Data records
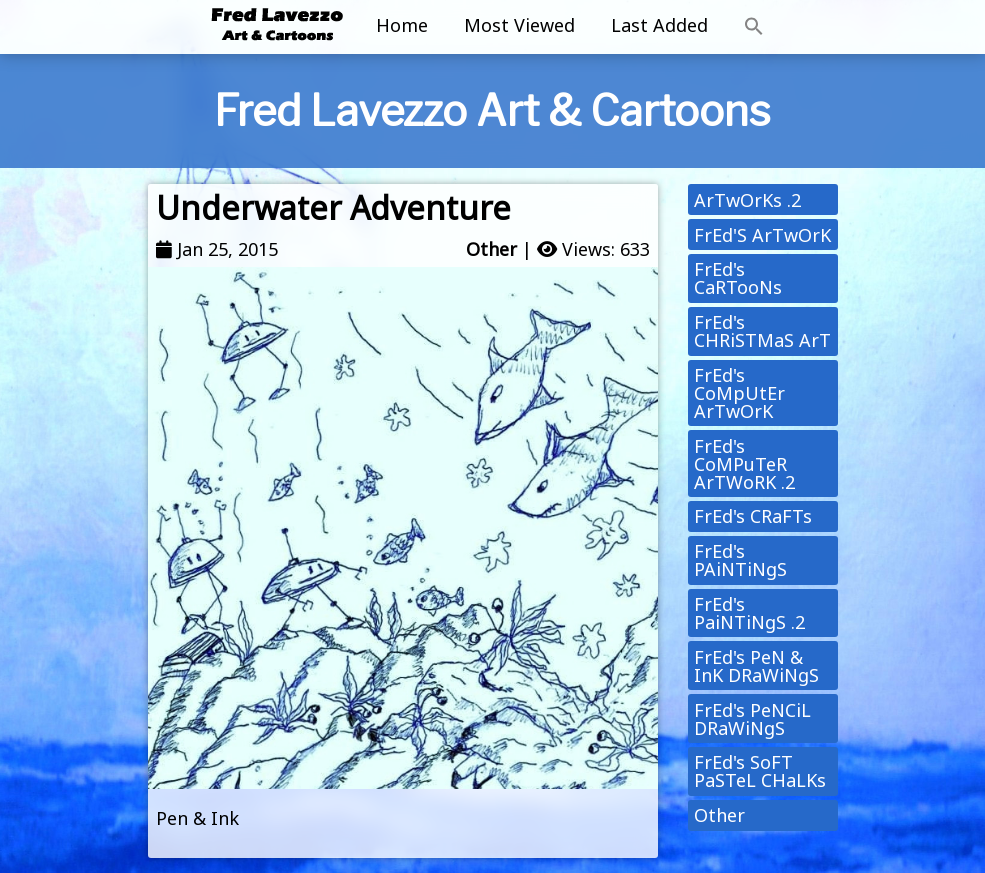 This screenshot has width=985, height=873. I want to click on Most Viewed, so click(519, 25).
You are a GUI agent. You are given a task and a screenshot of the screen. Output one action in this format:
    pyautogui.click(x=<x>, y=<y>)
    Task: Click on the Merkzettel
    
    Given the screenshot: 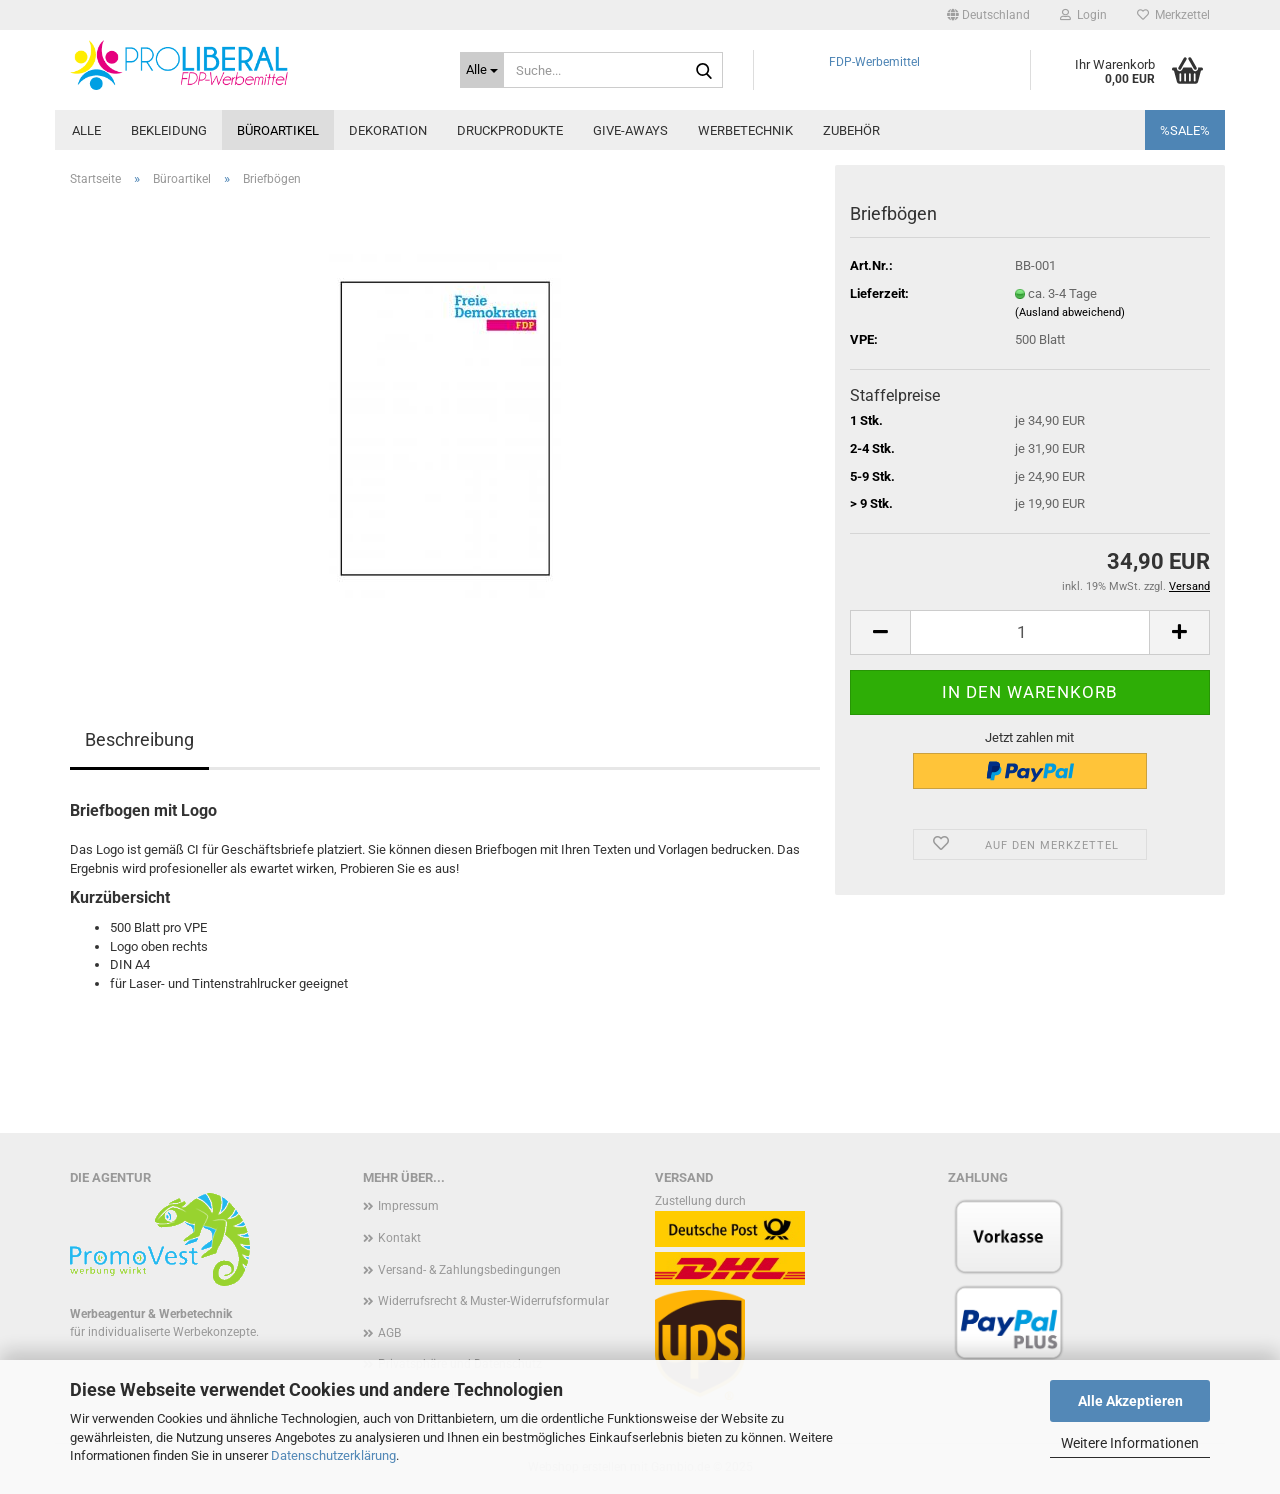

Goal of the exercise
Please output exactly the lines from the line containing "pyautogui.click(x=<x>, y=<y>)" through the last line of the records above, both included, and leave out any pictures.

Response
    pyautogui.click(x=<x>, y=<y>)
    Task: Click on the Merkzettel
    
    Given the screenshot: 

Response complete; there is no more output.